---- EXERCISE INPUT
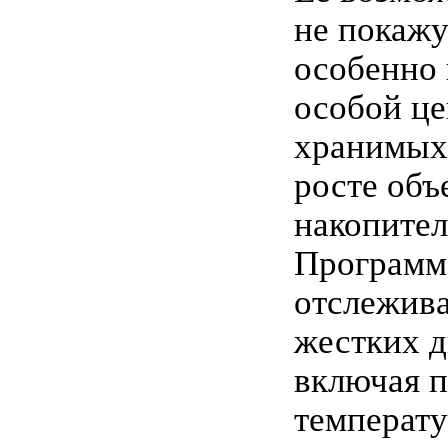
не покаж
особенно 
особой ц
хранимых
росте объ
накопител
Программ
отслежива
жестких д
включая п
температ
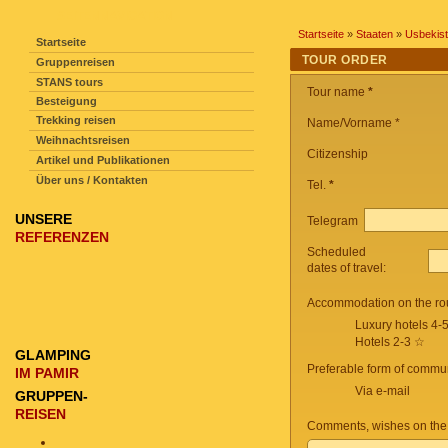
SEITENNAVIGATION
Startseite
»
Staaten
»
Usbekis
Startseite
TOUR ORDER
Gruppenreisen
STANS tours
Tour name
*
Besteigung
Trekking reisen
Name/Vorname *
Weihnachtsreisen
Citizenship
Artikel und Publikationen
Über uns / Kontakten
Tel.
*
UNSERE
Telegram
REFERENZEN
Scheduled
dates of travel:
Accommodation on the ro
Luxury hotels 4-
Hotels 2-3 ☆
GLAMPING
Preferable form of commun
IM PAMIR
Via e-mail
GRUPPEN-
REISEN
Comments, wishes on the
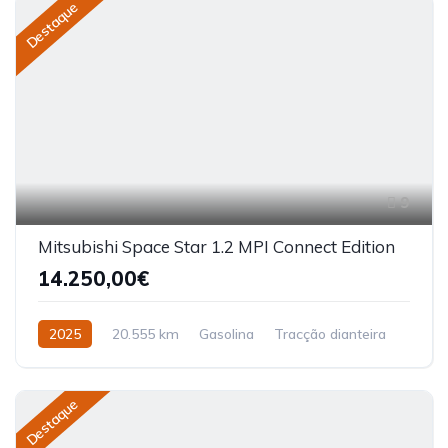
Destaque
9
Mitsubishi Space Star 1.2 MPI Connect Edition
14.250,00€
2025
20.555 km
Gasolina
Tracção dianteira
Destaque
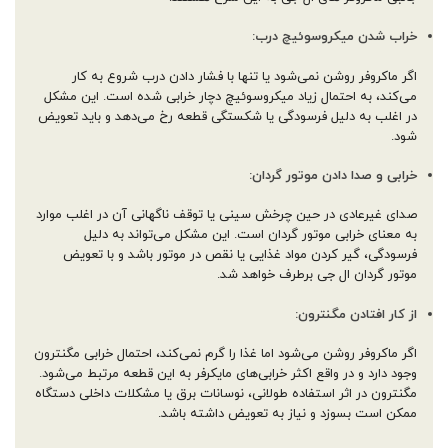
خراب شدن میکروسوئیچ درب:
اگر ماکروفر روشن نمی‌شود یا تنها با فشار دادن درب شروع به کار
می‌کند، به احتمال زیاد میکروسوئیچ دچار خرابی شده است. این مشکل
در اغلب به دلیل فرسودگی یا شکستگی قطعه رخ می‌دهد و باید تعویض
شود.
خرابی و صدا دادن موتور گردان:
صدای غیرعادی در حین چرخش سینی یا توقف ناگهانی آن در اغلب موارد
به معنای خرابی موتور گردان است. این مشکل می‌تواند به دلیل
فرسودگی، گیر کردن مواد غذایی یا نقص در موتور باشد و با تعویض
موتور گردان ال جی برطرف خواهد شد.
از کار افتادن مگنترون:
اگر ماکروفر روشن می‌شود اما غذا را گرم نمی‌کند، احتمال خرابی مگنترون
وجود دارد و در واقع اکثر خرابی‌های مایکرفر به این قطعه مرتبط می‌شود.
مگنترون در اثر استفاده طولانی، نوسانات برق یا مشکلات داخلی دستگاه
ممکن است بسوزد و نیاز به تعویض داشته باشد.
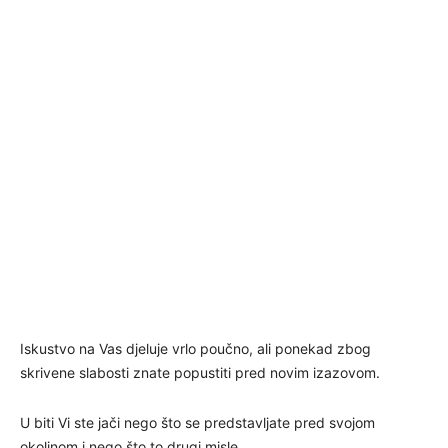
Iskustvo na Vas djeluje vrlo poučno, ali ponekad zbog
skrivene slabosti znate popustiti pred novim izazovom.
U biti Vi ste jači nego što se predstavljate pred svojom
okolinom i nego što to drugi misle.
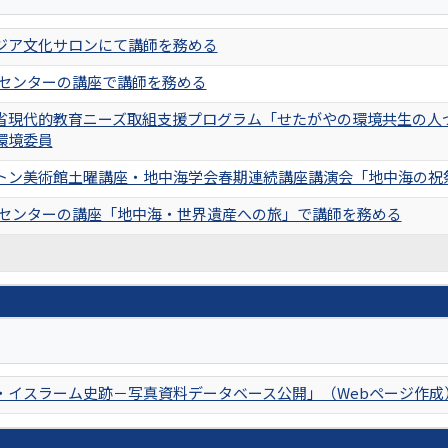
アジア文化サロンにて講師を務める
化センターの講座で講師を務める
省現代的教育ニーズ取組支援プログラム「せたがやの環境共生の人
環境委員
トン美術館土曜講座・地中海学会春期連続講座講演会「地中海の祝
化センターの講座「地中海・世界遺産への旅」で講師を務める
・イスラーム史跡－写真資料データベース公開」（Webページ作成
--------
Copy every line of the data that carries the word "خرابی".

می‌کند، به احتمال زیاد میکروسوئیچ دچار خرابی شده است. این مشکل
خرابی و صدا دادن موتور گردان:
به معنای خرابی موتور گردان است. این مشکل می‌تواند به دلیل
اگر ماکروفر روشن می‌شود اما غذا را گرم نمی‌کند، احتمال خرابی مگنترون
وجود دارد و در واقع اکثر خرابی‌های مایکرفر به این قطعه مرتبط می‌شود.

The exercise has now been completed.